Kennedy had asked an associate to prepare a memorandum on whether he would have a conflict by representing Transamerica. The associate, according to Waksberg’s attorneys, gave the assignment to a law student working as a summer intern. The intern, Waksberg’s layers said wrote a memorandum containing several errors, including a claim that the doctor had been criminally convicted but that the conviction has been overturned on appeal. The intern concluded Skadden didn’t have a conflict of interest, and Kennedy agreed. Skadden’s lawyers said Kennedy never received any confidential information about Waksberg, whose malpractice case revolved, in part, around whether the law firm had access to Waksberg’s confidential files.

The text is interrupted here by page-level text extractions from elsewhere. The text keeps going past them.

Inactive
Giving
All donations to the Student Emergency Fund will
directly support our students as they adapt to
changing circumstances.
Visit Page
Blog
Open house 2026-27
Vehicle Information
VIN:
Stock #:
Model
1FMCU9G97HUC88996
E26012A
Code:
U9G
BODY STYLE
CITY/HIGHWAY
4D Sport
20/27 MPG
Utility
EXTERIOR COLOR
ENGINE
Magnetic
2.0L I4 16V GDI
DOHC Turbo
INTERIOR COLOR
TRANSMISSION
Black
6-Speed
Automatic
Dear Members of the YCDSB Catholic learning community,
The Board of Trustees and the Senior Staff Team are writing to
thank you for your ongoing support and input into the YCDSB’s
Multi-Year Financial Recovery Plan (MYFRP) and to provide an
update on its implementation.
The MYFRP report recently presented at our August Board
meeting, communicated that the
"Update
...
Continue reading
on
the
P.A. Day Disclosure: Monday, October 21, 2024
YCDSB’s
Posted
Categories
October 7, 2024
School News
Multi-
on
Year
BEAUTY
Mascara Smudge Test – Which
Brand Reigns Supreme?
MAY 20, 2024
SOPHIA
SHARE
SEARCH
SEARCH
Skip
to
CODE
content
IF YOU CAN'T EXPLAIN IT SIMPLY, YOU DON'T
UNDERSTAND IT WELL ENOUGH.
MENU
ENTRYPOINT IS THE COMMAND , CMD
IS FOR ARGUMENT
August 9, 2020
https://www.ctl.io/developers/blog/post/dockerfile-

The two sides dispute whether Skadden kept any files from Waksberg’s original consultation with Drooyan in the late 1980’s. Waksberg said after he realized Skadden might have a conflict in the defamation case, he arrived unannounced at the firm’s Los Angeles Office in April 2000, seeking his files.

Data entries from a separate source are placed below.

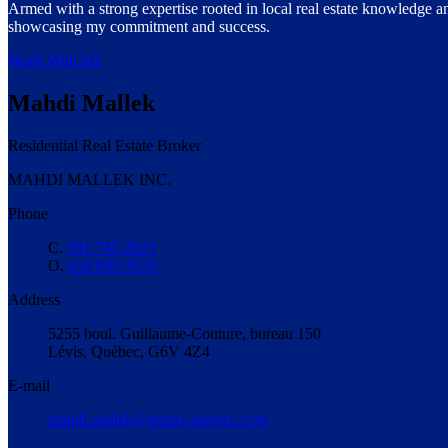
Armed with a strong expertise rooted in local real estate knowledge an
showcasing my commitment and success.
Work With Me
Mahdi Mallek
Residential Real Estate Broker
MAHDI MALLEK INC.
Phone
C.
581 745-2021
O.
418 835-3535
Address
5255 boul. Guillaume-Couture, bureau 150
Lévis, Québec, G6V 4Z4
E-mail
mahdi.mallek@remax-quebec.com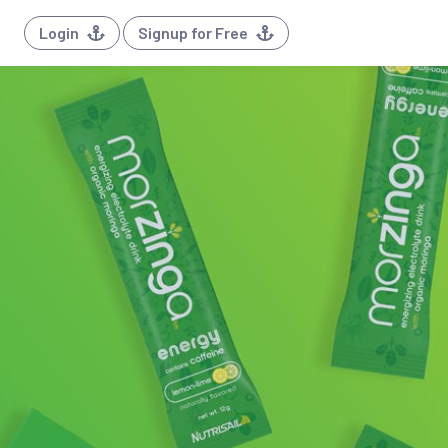
Login
Signup for Free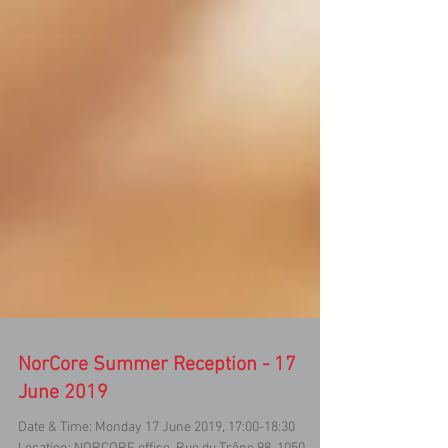
NorCore Summer Reception - 17
June 2019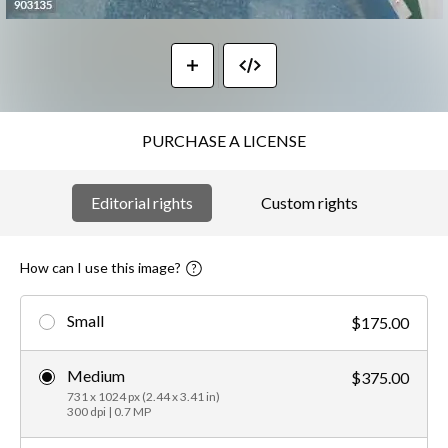
PURCHASE A LICENSE
Editorial rights
Custom rights
How can I use this image?
Small
$175.00
Medium
$375.00
731 x 1024 px (2.44 x 3.41 in)
300 dpi | 0.7 MP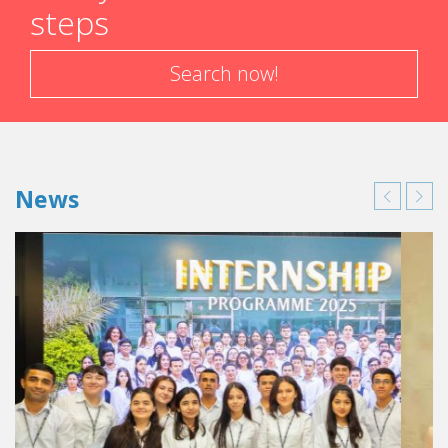
steps
Search now!
News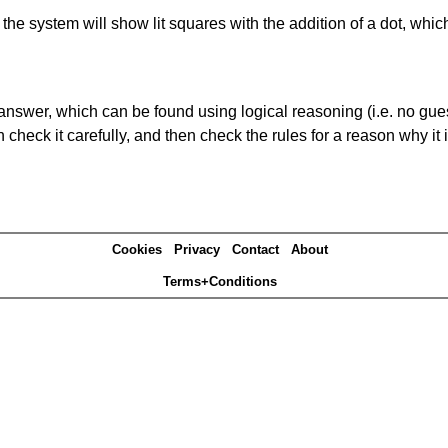
s' the system will show lit squares with the addition of a dot, whi
answer, which can be found using logical reasoning (i.e. no guess
heck it carefully, and then check the rules for a reason why it i
Cookies
Privacy
Contact
About
Terms+Conditions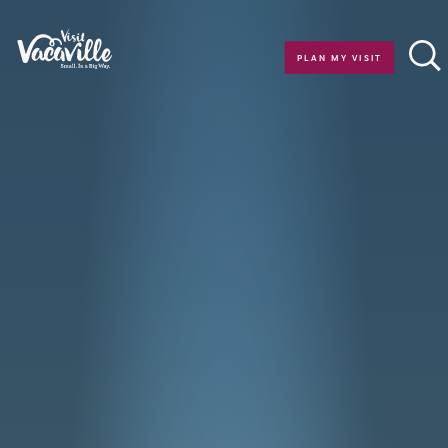
Skip to content
PLAN MY VISIT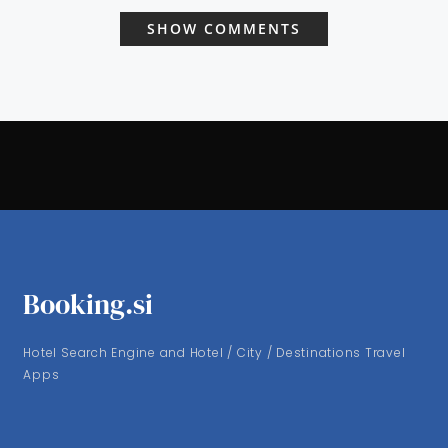
SHOW COMMENTS
Booking.si
Hotel Search Engine and Hotel / City / Destinations Travel
Apps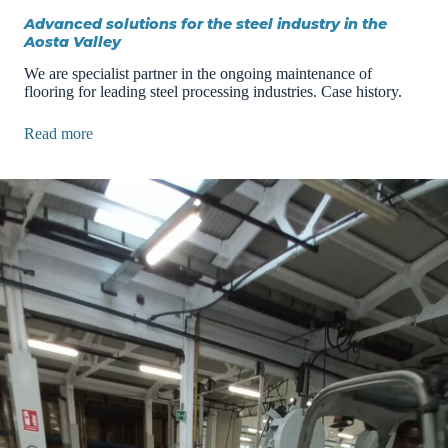
Advanced solutions for the steel industry in the
Aosta Valley
We are specialist partner in the ongoing maintenance of
flooring for leading steel processing industries. Case history.
Read more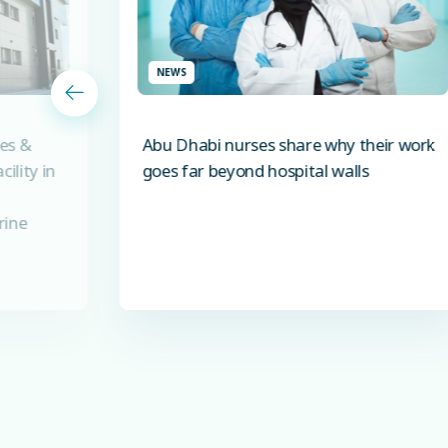
NEWS
es &
Abu Dhabi nurses share why their work
ility in
goes far beyond hospital walls
rine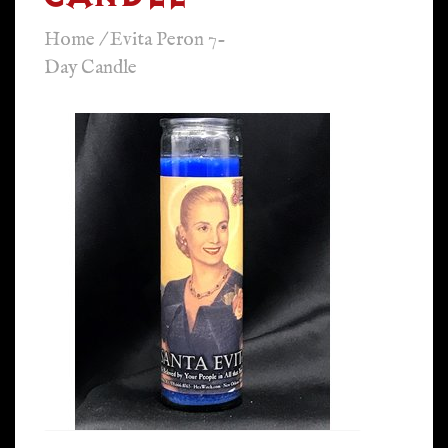
Home
/
Evita Peron 7-
Day Candle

He said in court papers he was told that he could not get them until the following Monday. When he returned to the office, he said, a security officer turned him away. Skadden contends no one told Waksberg in 2000 that the firm had the files, which had been turned over to other attorneys representing the doctor years earlier.
“The undisputed evidence—produced belatedly in discovery—shows that Skadden returned Waksberg’s files to his criminal counsel, who, in turn, returned them to Waksberg,” Skadden’s attorneys wrote in a court filing. The firm’s lawyers also maintain there is no evidence Skadden received confidential information about Waksberg for the information about Waksberg for the Transamerica case. In its decision of Waksberg’s challenge to the Transamerica settlement, the appellate court wrote that Kennedy, the Skadden attorney, needed a permission slip signed by Waksberg before agreeing to defend Transamerica against him. Skadden “obtained material confidential information” when it represented the doctor in late 1980, Justice Daniel A. Curry wrote for a unanimous three-judge panel in an unpublished opinion.
The company had the affirmative duty under State Bar rules to seek Waksberg’s “informed written consent” before defending Transamerica against him a decade later. Presiding Justice Norman L. Epstein and Justice Charles S. Vogel concurred. The court said Kennedy’s “response breached a duty of disclosure grounded in a fiduciary or confidential relationship.” Waksberg’s lawyers in the malpractice suit included Ron W. Makarem and Peter M. Kunstler of Makarem & Associates in Los Angeles and Mathew J. Matern of Rastegar & Matern in Torrance.
Skadden’s attorneys included John W. Keker, Daralyn J. Durie and Stephen A. Hirsche of Keker & Van Nest in San Francisco.